··· DATA SHOWN
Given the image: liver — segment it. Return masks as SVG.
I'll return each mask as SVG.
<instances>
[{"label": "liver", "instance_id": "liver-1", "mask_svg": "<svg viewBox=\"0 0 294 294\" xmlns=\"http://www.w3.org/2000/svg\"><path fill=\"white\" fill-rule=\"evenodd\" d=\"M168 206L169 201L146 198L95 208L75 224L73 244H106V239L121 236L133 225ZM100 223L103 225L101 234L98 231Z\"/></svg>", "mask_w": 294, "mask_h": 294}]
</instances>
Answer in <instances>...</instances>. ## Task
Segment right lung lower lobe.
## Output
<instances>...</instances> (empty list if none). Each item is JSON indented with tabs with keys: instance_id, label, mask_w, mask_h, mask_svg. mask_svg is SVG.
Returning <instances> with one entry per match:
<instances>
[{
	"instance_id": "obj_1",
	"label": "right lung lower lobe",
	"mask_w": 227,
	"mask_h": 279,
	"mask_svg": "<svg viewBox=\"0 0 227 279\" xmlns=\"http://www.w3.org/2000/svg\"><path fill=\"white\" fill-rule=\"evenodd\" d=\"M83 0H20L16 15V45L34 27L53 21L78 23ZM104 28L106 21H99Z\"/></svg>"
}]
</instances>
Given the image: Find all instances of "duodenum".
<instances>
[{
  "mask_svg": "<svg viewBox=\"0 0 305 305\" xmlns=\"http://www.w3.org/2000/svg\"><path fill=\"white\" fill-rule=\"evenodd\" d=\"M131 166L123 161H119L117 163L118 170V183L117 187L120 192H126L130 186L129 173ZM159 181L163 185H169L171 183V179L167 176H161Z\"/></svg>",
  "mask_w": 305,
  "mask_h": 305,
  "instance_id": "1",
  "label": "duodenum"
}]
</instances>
······
TASK PROMPT
Take the line holding "<instances>...</instances> (empty list" and all lines after it through the end of the data, and set them down exactly.

SOLUTION FOR THIS TASK
<instances>...</instances> (empty list if none). Each item is JSON indented with tabs with keys: instance_id, label, mask_w, mask_h, mask_svg. mask_svg is SVG.
Returning <instances> with one entry per match:
<instances>
[{
	"instance_id": "obj_1",
	"label": "right lung lower lobe",
	"mask_w": 227,
	"mask_h": 279,
	"mask_svg": "<svg viewBox=\"0 0 227 279\" xmlns=\"http://www.w3.org/2000/svg\"><path fill=\"white\" fill-rule=\"evenodd\" d=\"M83 0H20L16 15V45L34 27L53 21L78 23ZM104 28L106 21H99Z\"/></svg>"
}]
</instances>
Given the image: Find all instances of "duodenum".
<instances>
[{
  "mask_svg": "<svg viewBox=\"0 0 305 305\" xmlns=\"http://www.w3.org/2000/svg\"><path fill=\"white\" fill-rule=\"evenodd\" d=\"M131 166L123 161H119L117 163L118 170V183L117 187L120 192H126L130 186L129 173ZM159 181L163 185H169L171 183V179L167 176H161Z\"/></svg>",
  "mask_w": 305,
  "mask_h": 305,
  "instance_id": "1",
  "label": "duodenum"
}]
</instances>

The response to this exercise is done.